• WHAT YOU NEED TO DO
Reproduce verbatim only the lines from the one containing "Task: Click on the disposal" through the last line below, both included.

+--

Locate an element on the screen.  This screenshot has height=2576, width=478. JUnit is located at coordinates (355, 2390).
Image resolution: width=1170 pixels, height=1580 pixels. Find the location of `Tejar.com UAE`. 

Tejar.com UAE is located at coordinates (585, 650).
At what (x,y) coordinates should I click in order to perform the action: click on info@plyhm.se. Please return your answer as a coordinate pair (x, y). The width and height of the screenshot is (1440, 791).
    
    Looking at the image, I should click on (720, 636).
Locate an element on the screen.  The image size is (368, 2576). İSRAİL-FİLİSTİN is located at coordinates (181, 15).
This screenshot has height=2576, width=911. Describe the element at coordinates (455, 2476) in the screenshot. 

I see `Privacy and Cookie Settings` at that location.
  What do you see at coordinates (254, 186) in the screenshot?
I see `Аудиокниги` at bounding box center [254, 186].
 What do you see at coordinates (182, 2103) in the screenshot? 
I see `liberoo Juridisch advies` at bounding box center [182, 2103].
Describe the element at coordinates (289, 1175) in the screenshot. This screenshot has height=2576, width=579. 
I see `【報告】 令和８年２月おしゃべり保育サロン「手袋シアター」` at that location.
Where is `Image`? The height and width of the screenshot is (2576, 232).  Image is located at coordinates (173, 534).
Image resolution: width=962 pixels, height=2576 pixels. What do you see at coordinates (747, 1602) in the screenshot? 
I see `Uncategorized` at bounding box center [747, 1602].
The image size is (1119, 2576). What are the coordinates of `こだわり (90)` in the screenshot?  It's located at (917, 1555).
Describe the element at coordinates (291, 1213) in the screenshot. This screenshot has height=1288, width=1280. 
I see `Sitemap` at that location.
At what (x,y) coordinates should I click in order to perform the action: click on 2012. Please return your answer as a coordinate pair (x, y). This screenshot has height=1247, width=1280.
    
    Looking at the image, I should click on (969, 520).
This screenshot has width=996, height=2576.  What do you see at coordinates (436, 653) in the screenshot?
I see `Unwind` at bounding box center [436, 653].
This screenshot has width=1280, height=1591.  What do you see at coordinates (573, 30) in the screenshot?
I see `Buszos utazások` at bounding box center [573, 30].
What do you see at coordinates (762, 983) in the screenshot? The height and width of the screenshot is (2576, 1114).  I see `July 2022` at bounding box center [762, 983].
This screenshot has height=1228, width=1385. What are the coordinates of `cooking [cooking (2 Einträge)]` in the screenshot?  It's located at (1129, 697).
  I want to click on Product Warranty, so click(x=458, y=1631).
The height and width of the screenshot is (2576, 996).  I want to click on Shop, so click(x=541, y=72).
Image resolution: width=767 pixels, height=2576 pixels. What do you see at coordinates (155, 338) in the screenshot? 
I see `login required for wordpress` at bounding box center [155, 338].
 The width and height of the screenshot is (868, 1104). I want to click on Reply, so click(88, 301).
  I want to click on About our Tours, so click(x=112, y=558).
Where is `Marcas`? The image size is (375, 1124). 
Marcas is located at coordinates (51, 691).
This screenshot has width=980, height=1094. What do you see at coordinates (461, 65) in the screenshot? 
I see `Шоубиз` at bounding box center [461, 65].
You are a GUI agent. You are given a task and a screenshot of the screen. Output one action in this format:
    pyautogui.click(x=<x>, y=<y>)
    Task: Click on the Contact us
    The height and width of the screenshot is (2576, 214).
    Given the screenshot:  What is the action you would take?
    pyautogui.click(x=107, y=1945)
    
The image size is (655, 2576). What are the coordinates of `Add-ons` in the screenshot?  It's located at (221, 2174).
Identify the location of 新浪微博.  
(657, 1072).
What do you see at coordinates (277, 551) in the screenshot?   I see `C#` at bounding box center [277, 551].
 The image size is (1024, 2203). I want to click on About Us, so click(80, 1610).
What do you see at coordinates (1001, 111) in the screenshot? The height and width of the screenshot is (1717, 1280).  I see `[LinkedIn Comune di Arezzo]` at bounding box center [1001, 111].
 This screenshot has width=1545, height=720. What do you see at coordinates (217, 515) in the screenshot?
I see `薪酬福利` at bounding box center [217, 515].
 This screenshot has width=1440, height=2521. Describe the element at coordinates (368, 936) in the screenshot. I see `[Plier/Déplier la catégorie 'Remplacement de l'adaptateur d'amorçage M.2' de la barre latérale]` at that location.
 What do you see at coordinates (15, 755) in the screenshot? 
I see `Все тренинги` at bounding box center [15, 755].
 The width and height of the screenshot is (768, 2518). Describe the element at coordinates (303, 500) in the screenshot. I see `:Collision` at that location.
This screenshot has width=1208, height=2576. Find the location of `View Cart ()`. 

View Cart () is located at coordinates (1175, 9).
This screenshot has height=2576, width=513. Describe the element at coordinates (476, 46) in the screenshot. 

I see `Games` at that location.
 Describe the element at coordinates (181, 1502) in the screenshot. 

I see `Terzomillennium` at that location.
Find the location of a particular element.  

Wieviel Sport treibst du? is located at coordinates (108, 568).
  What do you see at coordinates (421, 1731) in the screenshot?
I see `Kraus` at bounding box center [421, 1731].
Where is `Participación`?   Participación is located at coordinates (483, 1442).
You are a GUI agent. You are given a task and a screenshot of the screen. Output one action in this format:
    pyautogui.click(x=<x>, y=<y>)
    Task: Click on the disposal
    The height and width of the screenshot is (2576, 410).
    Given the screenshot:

+--

• SOLUTION TO THE PROBLEM
    Task: Click on the disposal
    The height and width of the screenshot is (2576, 410).
    Given the screenshot:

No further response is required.